Jamie John Langley (born 21 December 1983) is an English professional rugby league coach who is an assistant coach at the Leeds Rhinos in the Super League and a former professional rugby league footballer.

A Great Britain international , he has also played for England and with Bradford Bulls won the Super League championship and Challenge Cup with them, and he has also played for Hull Kingston Rovers and the Sheffield Eagles.

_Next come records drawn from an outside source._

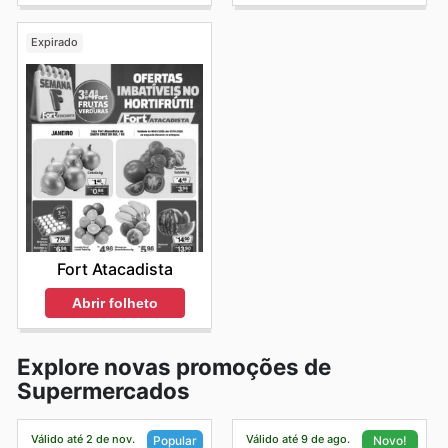
Expirado
Fort Atacadista
Abrir folheto
Explore novas promoções de
Supermercados
Válido até 2 de nov.
Válido até 9 de ago.
Popular
Novo!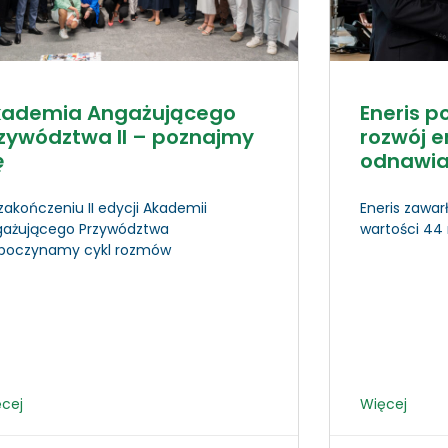
kademia Angażującego
Eneris p
zywództwa II – poznajmy
rozwój e
ę
odnawia
zakończeniu II edycji Akademii
Eneris zawa
gażującego Przywództwa
wartości 44 
zpoczynamy cykl rozmów
cej
Więcej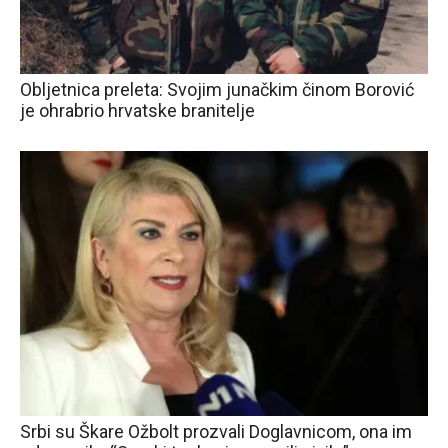
Obljetnica preleta: Svojim junačkim činom Borović
je ohrabrio hrvatske branitelje
Srbi su Škare Ožbolt prozvali Doglavnicom, ona im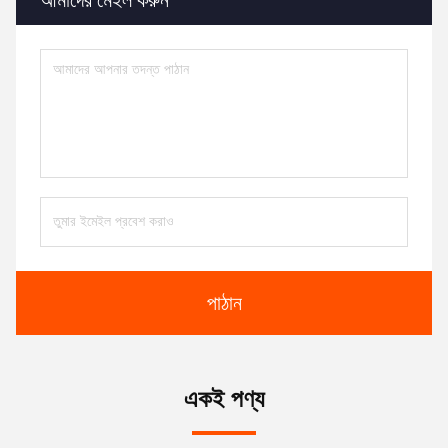
আমাদের মেইল ​​করুন
পাঠান
একই পণ্য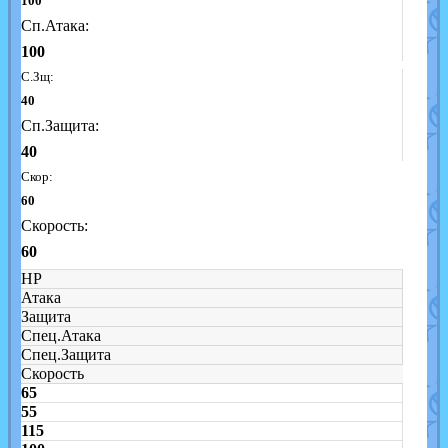
100
Сп.Атака:
100
С.Зщ:
40
Сп.Защита:
40
Скор:
60
Скорость:
60
HP
Атака
Защита
Спец.Атака
Спец.Защита
Скорость
65
55
115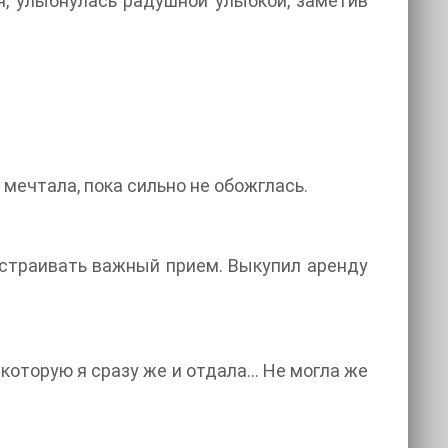
я, улыбнулась радушной улыбкой, заметив
 мечтала, пока сильно не обожглась.
 устраивать важный прием. Выкупил аренду
 ее знакомого, которую я сразу же и отдала… Не могла же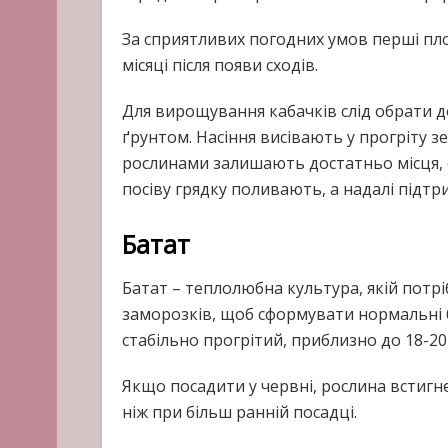
За сприятливих погодних умов перші пл
місяці після появи сходів.
Для вирощування кабачків слід обрати д
ґрунтом. Насіння висівають у прогріту з
рослинами залишають достатньо місця, о
посіву грядку поливають, а надалі підтр
Батат
Батат – теплолюбна культура, якій потрі
заморозків, щоб сформувати нормальні б
стабільно прогрітий, приблизно до 18-20 
Якщо посадити у червні, рослина встигн
ніж при більш ранній посадці.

Jamie Langley is the son of the rugby league footballer who played in the 1960s and 1970s for Leeds; John Langley.

His position of choice was though he could also play in the . He played for the Super League side the Bradford Bulls in England. He was named the vice-captain for the 2010 season, which was also his testimonial season.

==Background==
Langley was born in Normanton, West Yorkshire.

==Bradford Bulls==
Having won Super League VIII, Bradford played against 2003 NRL Premiers, the Penrith Panthers in the 2004 World Club Challenge. Langley played from the interchange bench in the Bulls' 22-4 victory. Langley played for the Bradford Bulls from the interchange bench in their 2004 Super League Grand Final loss against the Leeds Rhinos. In 2005 he made 28 appearances and played for the Bradford Bulls from the interchange bench in their 2005 Super League Grand Final victory against the Leeds Rhinos. As Super League champions Bradford faced National Rugby League premiers Wests Tigers in the 2006 World Club Challenge. Langley played at loose forward in the Bulls' 30-10 victory.

===Awards===
In 2006 Jamie was awarded 3 club awards for his performances throughout the season, these included; The Peter Lovett Trophy for Top Tackler and the Telegraph and Argus Best Average Award, with 7.39. He also got Head Coach Steve McNamara’s vote as Prized Bull.

Langley signed a new 3-year contract on 3 April 2007 to keep at the Bulls until 2010. Langley missed the later part of 2007 through injury.

==Representative==
===England===
Langley captained the England Academy team that famously defeated the Australian schoolboys side.

Langley won caps for England while at Bradford Bulls in 2004 against Russia, France, and Ireland.

In September 2008 he was named in the England training squad for the 2008 Rugby League World Cup, and in October 2008 he was named in the final 24-man England squad.

He was named in the England team to face Wales at the Keepmoat Stadium prior to England's departure for the 2008 Rugby League World Cup.

===Great Britain===
In June 2007, Langley was called up to the Great Britain squad for the Test match against France He was also called up for the Great Britain Train on Squad for the test series with New Zealand.

==Coaching career==

===London Broncos===
On 13 October 2015, Langley announced he had retired from playing rugby league and was appointed head coach of the academy at the London Broncos (who compete in the u19s and u16s Super League Academy leagues) on a 2-year contract.

=== Sale Sharks ===
Langley joined Sale Sharks as Peak Performance Coach in May 2021, joining former team mates Paul Deacon and Mike Forshaw at the club.

==Statistics==
===Club career===

| Season | Appearance | Tries | Goals | F/G | Points |
|---|---|---|---|---|---|
| 2002 Bradford Bulls | 2 | 0 | 0 | 0 | 0 |
| 2003 Bradford Bulls | 16 | 2 | 0 | 0 | 8 |
| 2004 Bradford Bulls | 30 | 8 | 0 | 0 | 32 |
| 2005 Bradford Bulls | 26 | 10 | 0 | 0 | 40 |
| 2006 Bradford Bulls | 30 | 6 | 0 | 0 | 24 |
| 2007 Bradford Bulls | 18 | 4 | 0 | 0 | 16 |
| 2008 Bradford Bulls | 28 | 2 | 0 | 0 | 8 |
| 2009 Bradford Bulls | 26 | 2 | 0 | 0 | 8 |
| 2010 Bradford Bulls | 20 | 0 | 0 | 0 | 0 |
| 2011 Bradford Bulls | 15 | 0 | 0 | 0 | 0 |
| 2012 Bradford Bulls | 25 | 4 | 0 | 0 | 16 |
| 2013 Bradford Bulls | 20 | 2 | 0 | 0 | 8 |
| 2014 Hull KR | 9 | 1 | 0 | 0 | 4 |
| 2015 Sheffield Eagles | 5 | 1 | 0 | 0 | 4 |
| Total | 270 | 42 | 0 | 0 | 168 |

===Representative career===

| Year | Team | Matches | Tries | Goals | Field Goals | Points |
|---|---|---|---|---|---|---|
| 2004 | ENG England | 3 | 0 | 0 | 0 |  |
| 2007 | Great Britain | 1 | 0 | 0 | 0 |  |
| 2008 | ENG England | 1 | 0 | 0 | 0 |  |

==Outside rugby league==
In 2013, Langley launched a clothing brand with former team mates Wayne Godwin and Duane Straugheir named 'We Are Taurus'.